Quand ils quittèrent l'insécurité du Donjon Rouge, le Roi sentit son coeur louper un battement. La capitale était en flamme. Son minuscule théâtre, son domaine brûlait sans que personne ne fasse quoique ce soit pour arrêter le carnage. Il eut envie de secouer les garde, d'hurler à tout ceux présent de faire quelque chose. Il se moquait des petites gens, de ceux qui mourraient ou vivaient, mais la ville, sa ville était entrain de disparaître, rendant son dernier souffle. Elle ne renaîtrait pas de ses cendres, impossible. Il regarda la tour du grand septuaire tomber, sa cloche résonnant dans les rues comme un cri déchirant.

Dieux. Ils avaient quitté l'insécurité du Donjon Rouge pour l'insécurité de King's Landing et pendant un instant, Strika se demanda s'ils parviendraient à atteindre Fosse-Dragon, là bas, si loin. Il le faudrait de toute manière. Ils étaient au pieds du mur. Mourir ou vivre, il était le moment de choisir. Les rugissements de Syrax au dessus de leur tête les décida, les rires cruels des soldats aussi. Et dans les rues sinueuses marchaient deux silhouettes à l'apparence miteuse. Rats dans un amas de décombres, décadence d'un temps révolu. Le dragon avait perdu toute sa grandeur, toute sa flamboyance. Ombre serpentine sur les pierres, murmures effrayés.

On se bousculait ici et là, dans la panique, dans l'hystérie du moment. On criait à tout va, on suppliait, on chantait. Certains dansaient même. Culciper. Les Bas-Fonds avaient atteint la surface, les premiers étaient les derniers, les derniers étaient les premiers. Le monde était sans dessus-dessous, rires d'une folie qui existait depuis toujours. Les Manteaux d'Or ne contrôlaient plus rien, les petits et les grands déambulaient, couraient, la panique, l'hystérie, la folie de l'instant. Strika sentit une sueur froide couler le long de sa colonne vertébrale. Une fille étendue, des charognards sur elle, son regard vide, froid.

La ville était tombé dans une aliénation la plus totale, des animaux plus que des hommes, des animaux avides d'un sang qu'ils avaient toujours rêvé de verser. La confusion était totale et dans cette confusion, tout était permis. On violait, on tuait, on volait. On hurlait à la lune comme une meute de loup sans chef, perdus, à la recherche d'un repère sans voir qu'il était là, juste là, tout proche. Aegon trébucha. Il se plaignit d'une douleur à la jambe, tremblant, suant abondamment. Son état s'empirait d'instant en instant et sur son visage, la peur, la terreur la plus pure, la plus totale.
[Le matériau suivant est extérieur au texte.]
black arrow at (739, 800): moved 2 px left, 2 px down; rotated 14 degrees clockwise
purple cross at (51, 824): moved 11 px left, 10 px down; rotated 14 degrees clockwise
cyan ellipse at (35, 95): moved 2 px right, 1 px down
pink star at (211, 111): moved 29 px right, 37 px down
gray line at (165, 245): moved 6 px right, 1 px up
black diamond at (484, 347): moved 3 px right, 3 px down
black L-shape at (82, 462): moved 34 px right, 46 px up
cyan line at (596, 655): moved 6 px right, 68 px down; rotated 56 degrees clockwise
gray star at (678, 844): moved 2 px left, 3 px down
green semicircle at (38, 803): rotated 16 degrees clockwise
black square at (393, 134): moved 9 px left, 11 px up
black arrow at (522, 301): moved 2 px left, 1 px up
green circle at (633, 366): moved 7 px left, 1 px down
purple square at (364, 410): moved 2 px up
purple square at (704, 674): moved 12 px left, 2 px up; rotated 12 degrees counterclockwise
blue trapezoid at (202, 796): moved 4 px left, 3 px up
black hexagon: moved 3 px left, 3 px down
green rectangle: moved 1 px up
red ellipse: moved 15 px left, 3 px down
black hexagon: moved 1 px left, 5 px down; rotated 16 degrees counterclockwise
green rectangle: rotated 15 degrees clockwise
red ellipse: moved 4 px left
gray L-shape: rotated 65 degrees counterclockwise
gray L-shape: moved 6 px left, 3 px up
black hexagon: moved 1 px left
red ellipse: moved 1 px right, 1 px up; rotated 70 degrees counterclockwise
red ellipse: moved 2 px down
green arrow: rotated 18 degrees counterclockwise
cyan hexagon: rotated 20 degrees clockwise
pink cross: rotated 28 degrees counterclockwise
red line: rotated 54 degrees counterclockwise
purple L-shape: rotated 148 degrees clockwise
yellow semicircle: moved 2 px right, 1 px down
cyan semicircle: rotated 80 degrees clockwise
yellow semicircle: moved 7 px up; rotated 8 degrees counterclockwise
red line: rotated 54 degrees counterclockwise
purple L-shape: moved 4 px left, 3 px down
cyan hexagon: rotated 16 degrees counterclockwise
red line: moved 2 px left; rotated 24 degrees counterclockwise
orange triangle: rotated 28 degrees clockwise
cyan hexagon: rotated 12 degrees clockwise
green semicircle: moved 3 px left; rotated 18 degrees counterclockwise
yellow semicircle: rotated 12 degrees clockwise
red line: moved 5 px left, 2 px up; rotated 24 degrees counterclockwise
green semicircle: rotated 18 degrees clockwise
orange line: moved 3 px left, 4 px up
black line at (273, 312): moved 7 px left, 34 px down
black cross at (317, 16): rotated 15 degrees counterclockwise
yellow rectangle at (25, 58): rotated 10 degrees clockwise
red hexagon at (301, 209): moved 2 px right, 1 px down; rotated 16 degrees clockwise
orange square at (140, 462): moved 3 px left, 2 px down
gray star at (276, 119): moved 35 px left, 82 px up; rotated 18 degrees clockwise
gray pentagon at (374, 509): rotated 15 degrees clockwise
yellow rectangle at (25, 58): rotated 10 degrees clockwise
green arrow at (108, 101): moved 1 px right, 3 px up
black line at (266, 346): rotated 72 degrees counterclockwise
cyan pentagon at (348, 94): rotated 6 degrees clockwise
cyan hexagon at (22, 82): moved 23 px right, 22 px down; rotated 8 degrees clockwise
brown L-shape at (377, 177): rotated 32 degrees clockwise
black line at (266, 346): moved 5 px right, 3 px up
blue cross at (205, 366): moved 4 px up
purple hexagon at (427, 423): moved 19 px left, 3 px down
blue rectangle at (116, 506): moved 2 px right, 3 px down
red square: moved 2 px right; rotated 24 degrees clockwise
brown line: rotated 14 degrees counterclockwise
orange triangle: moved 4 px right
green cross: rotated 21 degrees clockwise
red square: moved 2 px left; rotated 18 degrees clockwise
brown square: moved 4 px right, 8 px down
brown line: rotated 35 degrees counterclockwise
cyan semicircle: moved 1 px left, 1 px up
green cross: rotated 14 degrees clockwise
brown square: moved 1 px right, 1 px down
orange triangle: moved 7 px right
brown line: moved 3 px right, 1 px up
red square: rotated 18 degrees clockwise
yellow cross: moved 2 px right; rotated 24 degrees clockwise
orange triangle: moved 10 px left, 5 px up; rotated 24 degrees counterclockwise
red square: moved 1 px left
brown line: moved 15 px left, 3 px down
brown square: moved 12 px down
« Debout Aeg. S'il te plaît. Je ne te laisse pas ici, viens avec moi. Essayons d'atteindre la maison. Viens. Aller. »

Strika le souleva avec la plus grande peine du monde, son bras autour de lui, le trainant comme elle le put. Le Roi des Sept Couronnes était rongé par les excès. Les excès les plus décourageants, qui noircissait l'âme et alourdissait le corps. Il n'était plus que l'ombre du Prince qu'elle avait rencontré il y'a tant d'années. Diable à l'apparence si charmante, dodue, coupable d'une vie luxueuse quand on mourrait de faim dehors. La rousse aussi était coupable. Elle s'était prêtée au jeu de la cour, brûlant la vie de part et d'autre. Année après année, vie de luxure, vie douloureuse. Ses dernières semaines avaient été le théâtre de l'Acte final d'une vie qui n'avait plus de sens.

Fosse Dragon. Fosse Dragon. Fosse Dragon. Feux-du-Soleyl. Feux-du-Soleyl. Feux-du-Soleyl. Or sur le Noir. Cri d'une créature à la colère bestiale au loin. Dieux. Pitié. Aegon essuya son front en marchant difficilement. Il se demanda pendant un instant s'il ressemblait à son père, s'il avait l'apparence de Viserys dans ses derniers moments. Ressemblait-il à la Mort elle-même? À l'Inconnu? Il cracha au sol, observant son sang noircir la pierre. Il mourrait. Il crevait. Pas comme ça, pensa-t-il instantanément. Pas comme ça. Impossible. Non. Aegon avait toujours fantasmé son départ pour l'au-delà. Il avait imaginé empoisonner son vin et celui de Strika. Il avait imaginé s'enfoncé profondément au creux de ses reins, son corps réchauffant le sien, lèvres conte ses lèvres, rideaux de cheveux roux protégeant son corps tout entier. Et puis ils seraient morts dans les bras l'un de l'autres, enlacé. Pas comme ça. Pas à même le sol, sur la pierre crasseuse.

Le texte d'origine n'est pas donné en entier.